What this task involves >> Would you repeat word for word the lines of the listing that follows, from the one with "redagavimo mygtuką virš" up to and including the one with "מתקן משולב מתקפל למגבות | מדף + קולבים", and leave out the images?

Input data >>

■ ■ ■ ■ ■ ■ ■

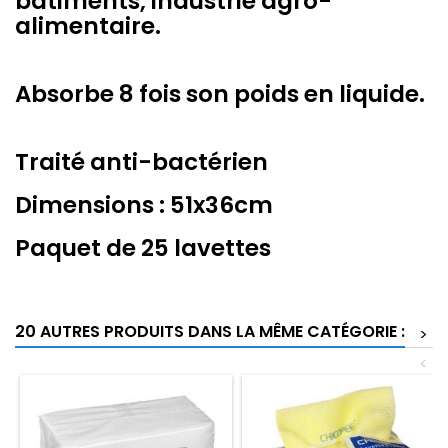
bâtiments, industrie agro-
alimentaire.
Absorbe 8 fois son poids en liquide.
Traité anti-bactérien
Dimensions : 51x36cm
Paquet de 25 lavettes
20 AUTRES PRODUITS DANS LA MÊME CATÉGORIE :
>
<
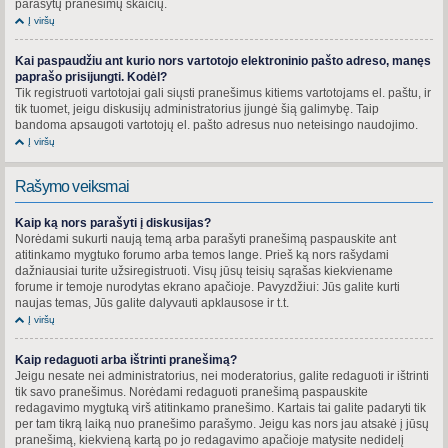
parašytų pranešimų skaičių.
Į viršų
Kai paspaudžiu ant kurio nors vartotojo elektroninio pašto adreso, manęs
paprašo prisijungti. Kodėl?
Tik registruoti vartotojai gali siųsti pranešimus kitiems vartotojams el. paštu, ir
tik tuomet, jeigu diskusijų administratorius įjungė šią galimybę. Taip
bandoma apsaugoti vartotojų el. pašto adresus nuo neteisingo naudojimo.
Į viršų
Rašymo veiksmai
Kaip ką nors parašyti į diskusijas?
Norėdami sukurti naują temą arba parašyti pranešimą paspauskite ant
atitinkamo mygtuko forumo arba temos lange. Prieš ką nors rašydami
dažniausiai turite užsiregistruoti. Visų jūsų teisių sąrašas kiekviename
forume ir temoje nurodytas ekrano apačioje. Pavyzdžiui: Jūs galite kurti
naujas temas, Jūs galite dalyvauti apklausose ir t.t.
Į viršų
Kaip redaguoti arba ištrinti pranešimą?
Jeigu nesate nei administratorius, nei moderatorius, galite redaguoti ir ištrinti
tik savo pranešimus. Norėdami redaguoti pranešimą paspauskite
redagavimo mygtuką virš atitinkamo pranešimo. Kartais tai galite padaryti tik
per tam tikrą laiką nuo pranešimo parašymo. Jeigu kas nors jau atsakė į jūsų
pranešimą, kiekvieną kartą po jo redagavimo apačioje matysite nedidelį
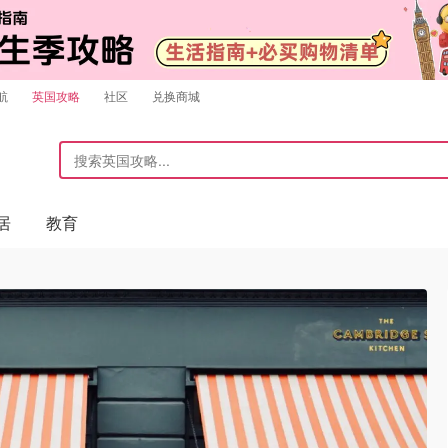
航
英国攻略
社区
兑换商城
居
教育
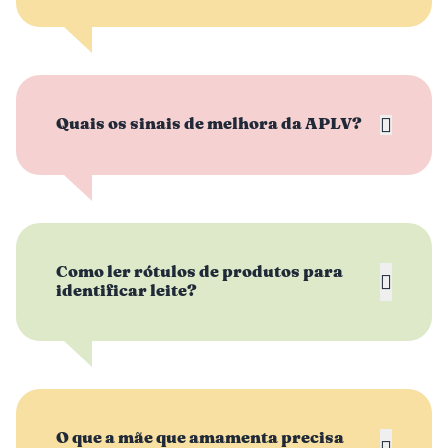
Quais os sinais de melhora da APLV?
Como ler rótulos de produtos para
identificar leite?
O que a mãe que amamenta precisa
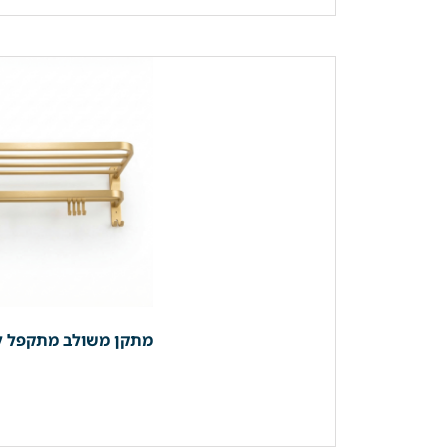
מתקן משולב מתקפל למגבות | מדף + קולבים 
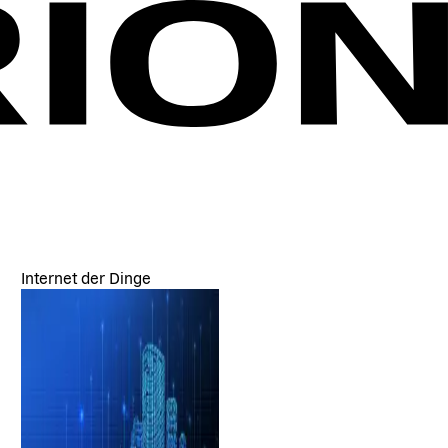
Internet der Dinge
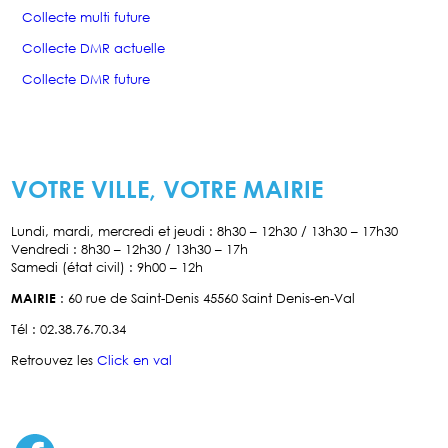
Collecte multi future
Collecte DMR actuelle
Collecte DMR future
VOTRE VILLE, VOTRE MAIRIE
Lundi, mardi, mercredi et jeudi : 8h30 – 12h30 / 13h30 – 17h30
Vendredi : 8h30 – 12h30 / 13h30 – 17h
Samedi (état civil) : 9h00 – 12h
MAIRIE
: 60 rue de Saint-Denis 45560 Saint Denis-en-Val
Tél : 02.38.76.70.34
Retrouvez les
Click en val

■ ■ ■ ■ ■ ■ ■

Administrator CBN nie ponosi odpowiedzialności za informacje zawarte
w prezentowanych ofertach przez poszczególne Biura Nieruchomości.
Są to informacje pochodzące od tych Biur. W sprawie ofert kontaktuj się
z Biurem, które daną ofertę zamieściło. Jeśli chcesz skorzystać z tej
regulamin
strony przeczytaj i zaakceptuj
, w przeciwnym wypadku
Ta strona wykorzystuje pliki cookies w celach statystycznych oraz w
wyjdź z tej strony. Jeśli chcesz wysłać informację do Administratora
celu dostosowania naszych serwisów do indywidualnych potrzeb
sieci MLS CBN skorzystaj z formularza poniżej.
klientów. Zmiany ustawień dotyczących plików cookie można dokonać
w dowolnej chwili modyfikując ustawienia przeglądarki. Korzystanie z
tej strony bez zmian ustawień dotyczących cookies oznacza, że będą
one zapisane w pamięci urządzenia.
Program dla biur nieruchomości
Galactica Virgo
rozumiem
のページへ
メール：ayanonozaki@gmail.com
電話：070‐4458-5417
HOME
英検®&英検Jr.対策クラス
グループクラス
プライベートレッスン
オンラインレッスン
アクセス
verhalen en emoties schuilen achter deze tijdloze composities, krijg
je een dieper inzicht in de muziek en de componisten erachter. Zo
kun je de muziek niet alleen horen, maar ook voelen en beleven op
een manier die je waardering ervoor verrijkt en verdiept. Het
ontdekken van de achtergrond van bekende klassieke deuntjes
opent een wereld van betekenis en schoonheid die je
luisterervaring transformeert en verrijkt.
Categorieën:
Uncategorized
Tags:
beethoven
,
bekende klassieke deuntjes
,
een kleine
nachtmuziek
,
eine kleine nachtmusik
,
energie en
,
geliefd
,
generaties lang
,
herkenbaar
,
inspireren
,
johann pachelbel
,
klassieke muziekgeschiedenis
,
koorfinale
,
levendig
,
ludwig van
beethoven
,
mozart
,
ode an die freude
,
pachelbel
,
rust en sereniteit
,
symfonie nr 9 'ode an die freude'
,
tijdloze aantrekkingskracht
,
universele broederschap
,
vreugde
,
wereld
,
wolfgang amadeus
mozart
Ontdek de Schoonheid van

■ ■ ■ ■ ■ ■ ■

Result below >>
redagavimo mygtuką virš atitinkamo pranešimo. Kartais tai galite padaryti tik
per tam tikrą laiką nuo pranešimo parašymo. Jeigu kas nors jau atsakė į jūsų
pranešimą, kiekvieną kartą po jo redagavimo apačioje matysite nedidelį
航
英国攻略
社区
兑换商城
居
教育
Quais os sinais de melhora da APLV?
Como ler rótulos de produtos para
identificar leite?
O que a mãe que amamenta precisa
מתקן משולב מתקפל למגבות | מדף + קולבים 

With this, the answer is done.